Part A: Course Overview

Course Title: Mass Transfer and Separation Processes

Credit Points: 12.00


Course Code

Campus

Career

School

Learning Mode

Teaching Period(s)

PROC2053

City Campus

Undergraduate

120H Civil, Environmental & Chemical Engineering

Face-to-Face

 Sem 1 2006

Course Coordinator: Dr Nhol Kao

Course Coordinator Phone: +61 3 9925 3257

Course Coordinator Email: nhol.kao@rmit.edu.au

Course Coordinator Location: 7.4.4


Pre-requisite Courses and Assumed Knowledge and Capabilities

PROC 2045 (A&B) Fluid Mechanics and Heat Transfer (Parts A &B)


Course Description

Mass Transfer and Separation Processes is taken by all third year students of Chemical Engineering. The course provides tools to carry out the process design of operations involving mass transfer. The process design is combined with topics taught in other courses to enable complete equipment design.   Extensive use is made of industrial examples and analogies between the various transport mechanisms to encourage lateral thinking.


Objectives/Learning Outcomes/Capability Development

The course follows from the second year studies in Fluid Particle Mechanics and Heat Transfer where the fundamentals of transfer processes have been developed. The process designs developed here are further enhanced in Plant Design and Economics and Process Control to enable the complete design and analysis of operating equipment.


The subject matter covers a treatment of separation processes based on the concepts of stagewise and differential mass transfer.  The specific objective is to enable you to successfully undertake the analysis and design of mass transfer processes. 

After successfully  completing this course, you will be able to

  • calculate the Flux in a diffusion process;
  • determine the number of theoretical stages in a stage-wise mass transfer process;
  • determine the height requirements  for a cooling tower;
  • determine the number of transfer units and height requirements for a gas absorption process;
  • determine the number of trays for a tray distillation tower;
  • determine the height requirements for a packed distillation tower; and
  • determine the number of stages required for a stage-wise liquid -liquid extraction process.


Overview of Learning Activities

Lecture delivery, tests, tutorials, laboratory exercises and assessment tasks are designed to:

  • improve your fundamental knowledge of engineering principles;
  • develop your design skills, both in analysis and synthesis;
  • develop your written and oral communication skills;
  • increase your awareness of the environmental and social implications of your work; and
  • improve your ability to search for data.

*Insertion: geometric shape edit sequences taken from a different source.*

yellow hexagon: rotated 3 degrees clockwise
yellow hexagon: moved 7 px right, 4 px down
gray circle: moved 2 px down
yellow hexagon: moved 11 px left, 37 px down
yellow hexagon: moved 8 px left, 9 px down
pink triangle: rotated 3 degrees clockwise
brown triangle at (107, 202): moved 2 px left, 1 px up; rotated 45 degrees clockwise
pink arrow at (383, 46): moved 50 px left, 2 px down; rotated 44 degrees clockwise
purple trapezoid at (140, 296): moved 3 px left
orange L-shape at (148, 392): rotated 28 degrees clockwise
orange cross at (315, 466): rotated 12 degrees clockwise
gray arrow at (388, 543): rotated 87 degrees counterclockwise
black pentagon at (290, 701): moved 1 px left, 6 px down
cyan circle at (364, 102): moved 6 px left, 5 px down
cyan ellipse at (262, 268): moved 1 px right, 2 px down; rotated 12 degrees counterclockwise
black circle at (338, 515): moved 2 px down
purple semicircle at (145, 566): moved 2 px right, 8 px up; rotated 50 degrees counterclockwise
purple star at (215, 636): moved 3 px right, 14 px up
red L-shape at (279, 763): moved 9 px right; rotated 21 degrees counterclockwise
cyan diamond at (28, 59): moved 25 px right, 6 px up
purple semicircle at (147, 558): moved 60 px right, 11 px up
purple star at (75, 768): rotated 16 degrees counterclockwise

The lectures are a guide to the scope of practical learning.  Tutorials provide examples and guidance in calculation methods.  Laboratory exercises give practice in the application of the theory.   Extension into other linked studies, such as process plant design and thermodynamics, is expected. Topic Learning Guides are provided for most topics, which set the study requirements for the course.


Overview of Learning Resources

Prescribed Text:

Geankoplis, C J, Transport Processes and Separation Process Principles (includes unit operations), Prentice-Hall, 4th edition, 2003

Recommened Texts:

  1. Treybal, R. E., Mass Transfer Operations, McGraw-Hill, 3rd edition, 1981.
  2. McCabe, W.L., Smith, J.C. and Harriott, P., Unit Operations of Chemical Engineering, McGraw-Hill, 6th edition, 2001. (The 7th edition (2005) will also used).
  3. Hines, A.L. and Maddox, R.N., Mass Transfer Fundamentals and Applications, Prentice Hall, 1985.
  4. Seader J.D. and Henley, E.J., Separation Processes Principles, John Wiley, 1998.


Overview of Assessment

Test (25%)

Laboratory (15%)

Exam (60%)